Álvaro Mendonça Pimentel SJ
Desde cedo somos educados para ocultar a indignação. Perdemos assim a oportunidade de cultivar e de aprender a administrar o sadio sentimento que se levanta contra a ofensa ou a injustiça padecida. Com o tempo, criam-se obstáculos entre estados afetivos de mal-estar e a expressão madura destes estados, no encontro com o outro. Cala-se a dor e o coração “infecciona”. Na cultura brasileira, além disso, disseminaram-se o conformismo e a apatia diante de situações inaceitáveis. Do indivíduo à sociedade, há uma multiplicação de fatores que nos conduzem a um sério déficit de indignação.

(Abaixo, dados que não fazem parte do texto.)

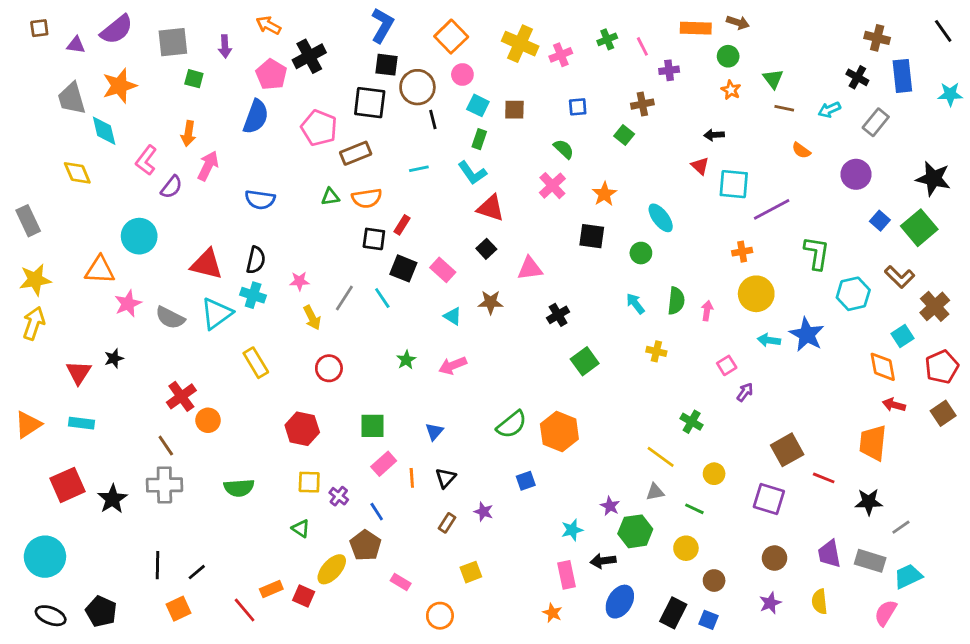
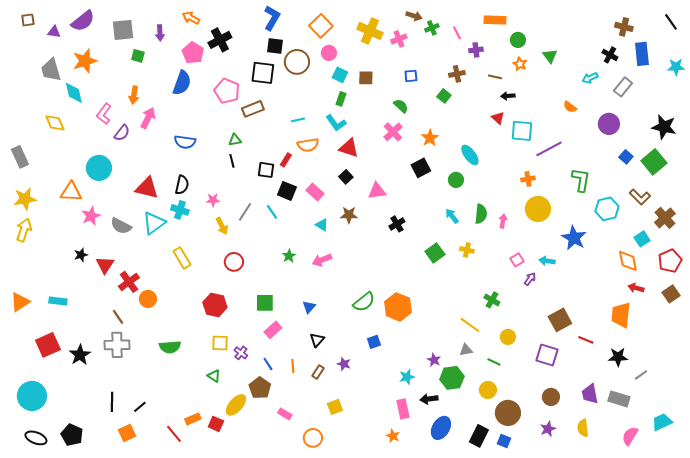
brown arrow: (738, 22) -> (414, 16), moved
brown line: (784, 108) -> (495, 77), moved
black line: (433, 119) -> (232, 161), moved
orange semicircle: (367, 198) -> (308, 145), moved
black square: (592, 236) -> (421, 168), turned -36
cyan arrow: (769, 340) -> (547, 261), moved
green square: (585, 361) -> (435, 253), moved
red triangle: (79, 372) -> (105, 265), moved
orange line: (412, 478) -> (293, 366), moved
cyan trapezoid: (908, 576) -> (662, 422), moved
brown circle: (714, 581) -> (508, 413), size x1.6

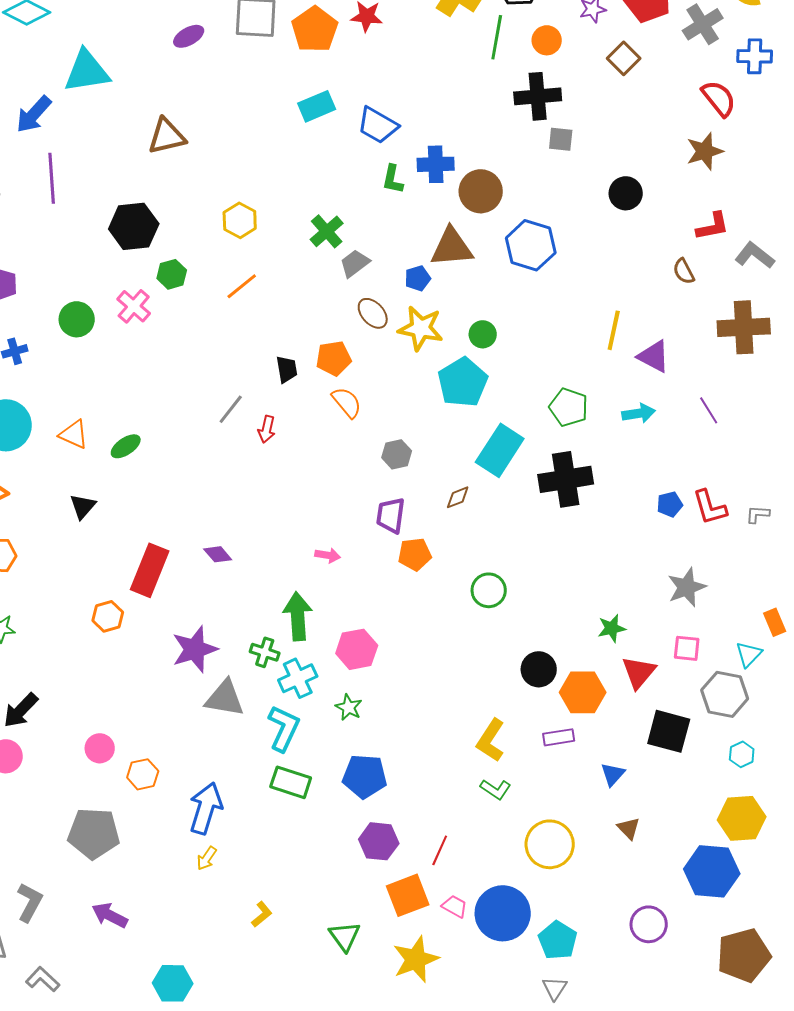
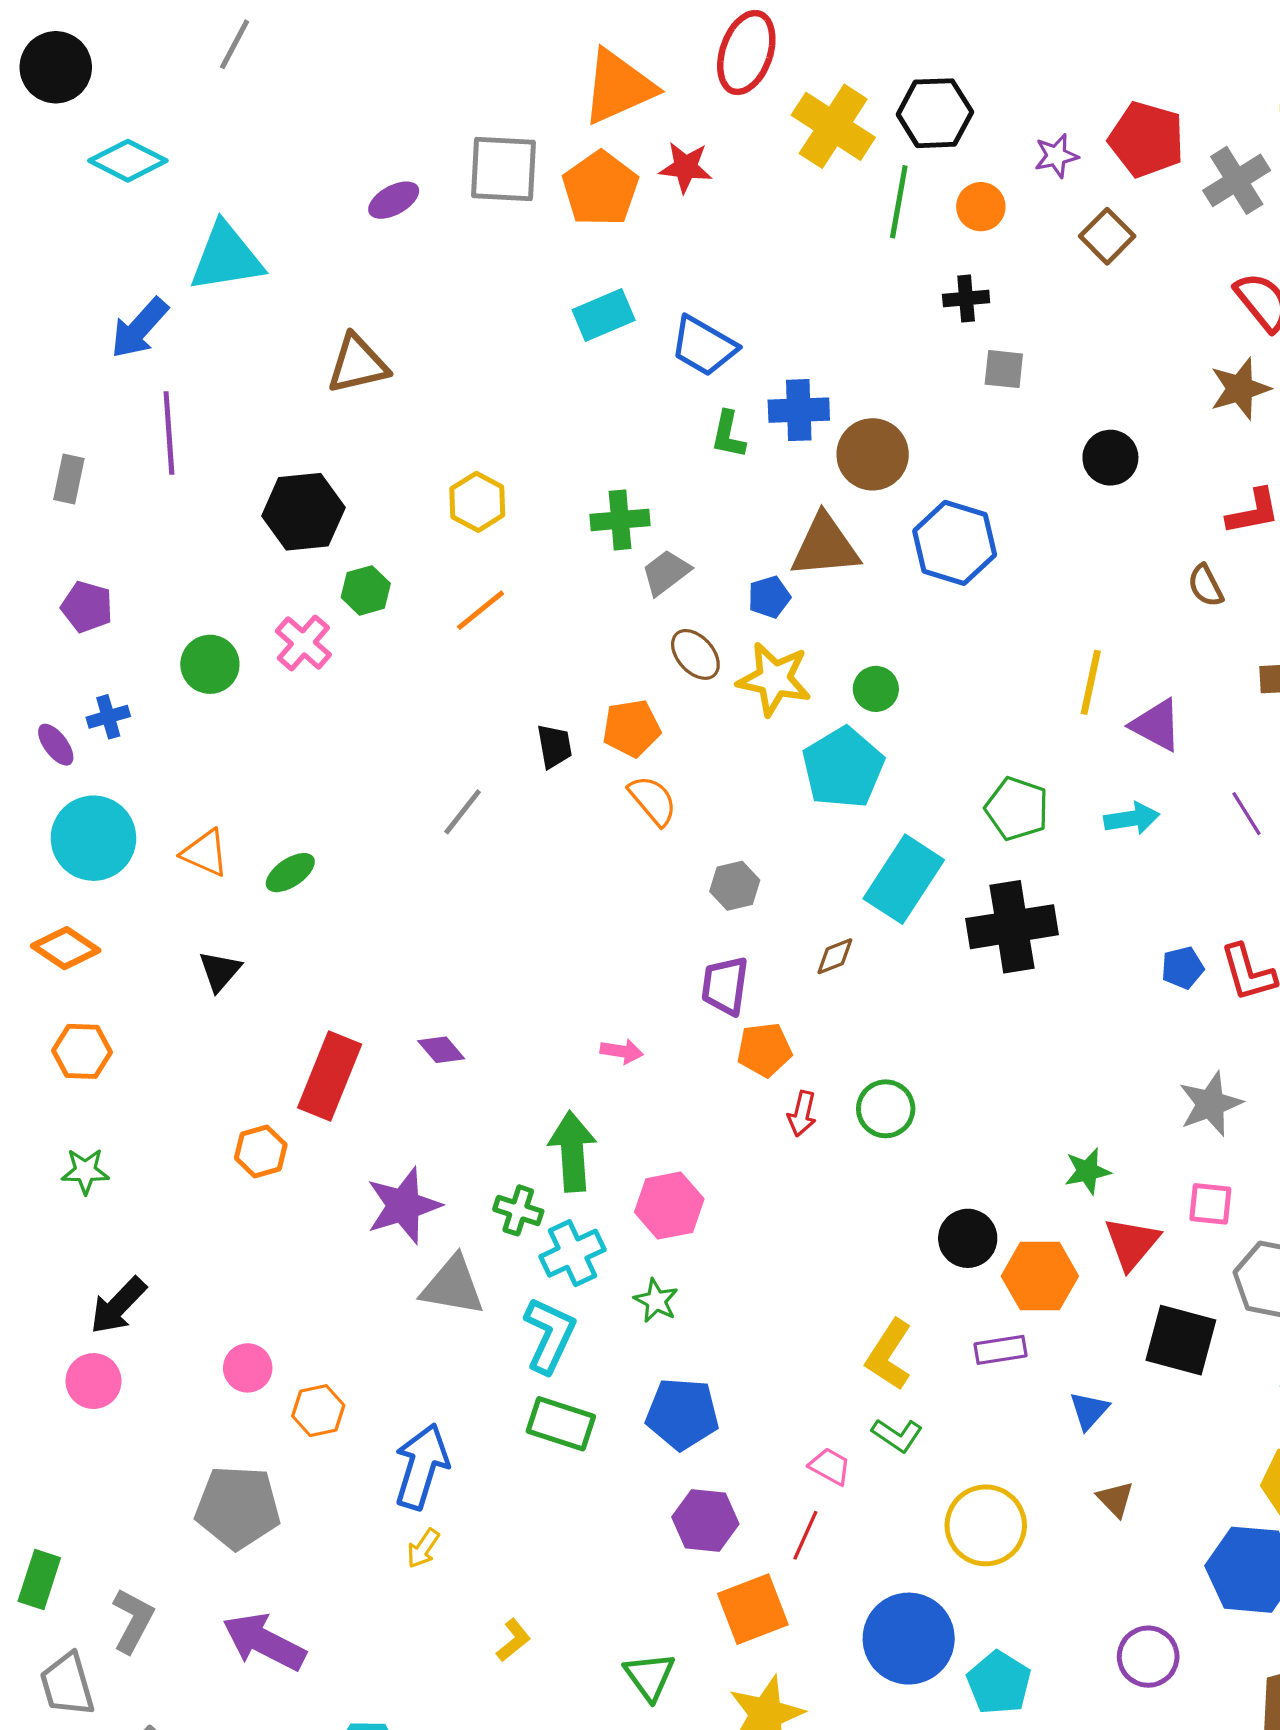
black cross: (538, 96) -> (966, 299), size x0.6
green cross: (327, 231) -> (620, 520), turned 36
red arrow: (267, 429) -> (802, 1114), moved
pink trapezoid: (455, 906) -> (830, 1466), moved
purple arrow: (110, 915) -> (264, 1642), size x1.4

Não há dúvida de que o autocontrole seja elemento importante para a realização pessoal, desde que não o identifiquemos ao rechaço dos próprios sentimentos. Dominar-se não significa – como parecem querer alguns – dessensibilizar-se. Não haveria o que dominar, ou melhor, o que orientar, se os sentimentos estivessem mortos. Ao contrário, somente ao acolhê-los aprendemos a lidar com eles. O contato com a ira santa, que se instala quando nos agridem, constitui caso exemplar desta acolhida fundamental a ser cultivada. Tal contato, aliás, estabelece etapa fundamental para o processo do perdão; enquanto a censura a toda ira termina por adoecer o indivíduo e a sociedade.
Iras censuradas conduzem ao desânimo. Se não há quem me escute ou, pior ainda, se minha queixa se vê amordaçada, a raiva e a humilhação reprimidas desintegram minha atenção e iniciativa. Prefiro então deixar-me mover pelas engrenagens do mundo, e trato com amargura e ironia os que defendem a justiça e sonham com outras formas e estilos de vida.

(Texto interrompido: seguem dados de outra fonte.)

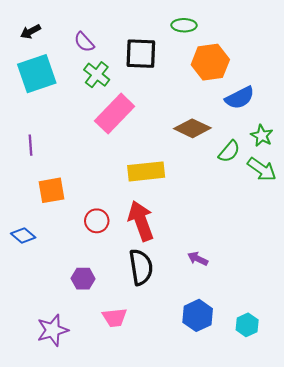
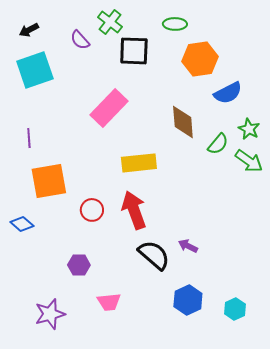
green cross: (97, 75) -> (110, 22), moved
brown diamond: (192, 128) -> (183, 122), turned 60
orange square: (52, 190) -> (49, 181), size x1.4
black semicircle: (141, 267) -> (154, 255), moved, turned -40

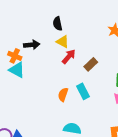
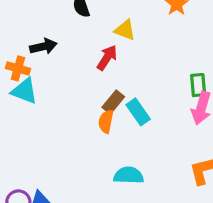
yellow triangle: (63, 42) -> (125, 30), moved
brown rectangle: (91, 64) -> (113, 102), moved

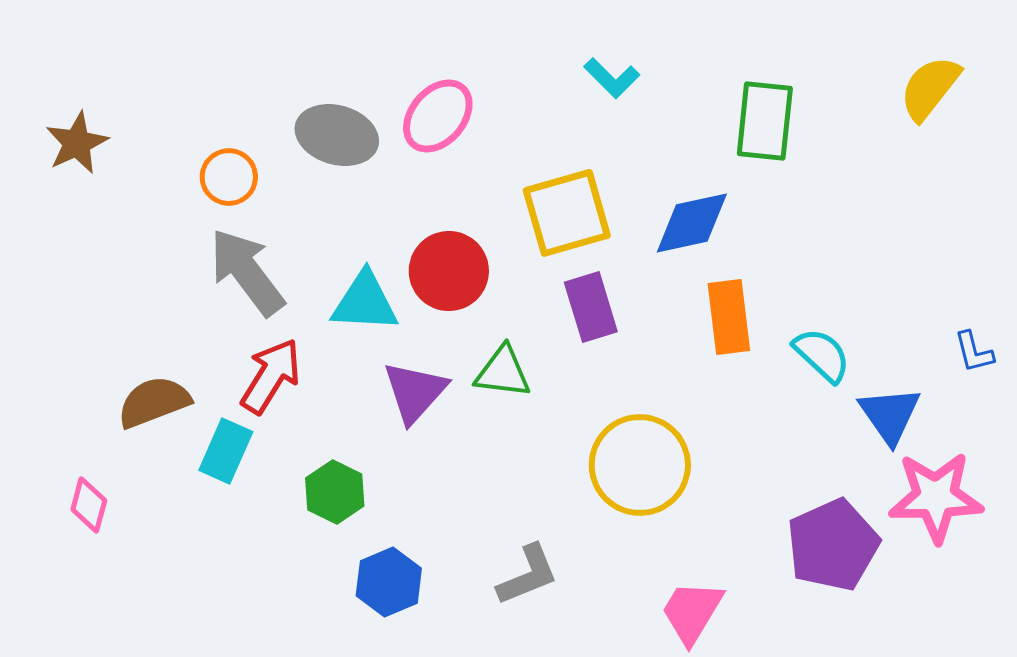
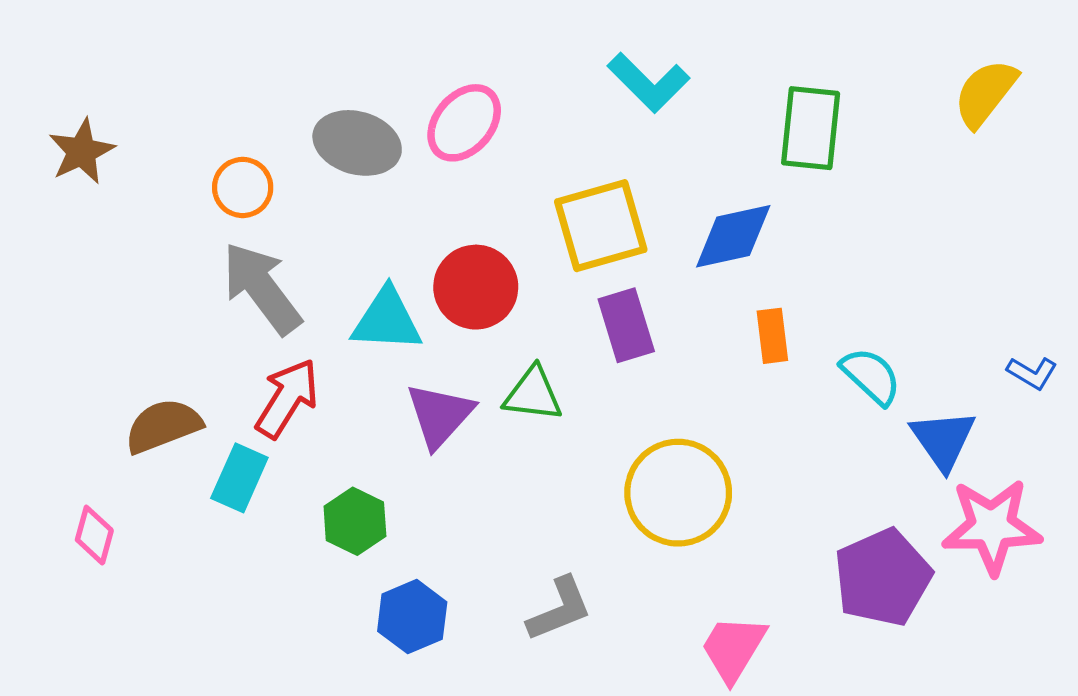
cyan L-shape: (612, 78) -> (648, 83), size x1.4
orange rectangle: (729, 317) -> (772, 336), size x0.7
blue L-shape: (974, 352) -> (1032, 373), turned -45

Além disso, iras censuradas, cedo ou tarde, atingem quem nada teve a ver com a agressão outrora sofrida. Quem não pôde expressar a própria dor e acusar seu ofensor, assemelha-se à fera acuada que se prepara para o revide final. Quantos abandonados, explorados, torturados, violentados, que ainda por cima foram silenciados, veem um dia explodir a própria ira! E a vingança se espalha sem alvo determinado sobre os mais próximos e desprotegidos.
A memória da agressão, do abandono, da exploração ou da tortura (com os sentimentos que a compõem) não pode ser eliminada. Censurada, ela não morre, mas passa a exercer pressão constante sobre o corpo, que adoece ou se dilacera no gesto descontrolado e destrutivo de si mesmo e dos outros. Se me considero como último ou lixo, se não tenho a minha causa defendida, se jamais expresso minha dor, identifico-me inconscientemente com o sofrimento que me domina. E um sofrimento sem nome, do qual não me diferencio, torna-se a tonalidade de todos os meus gestos e palavras.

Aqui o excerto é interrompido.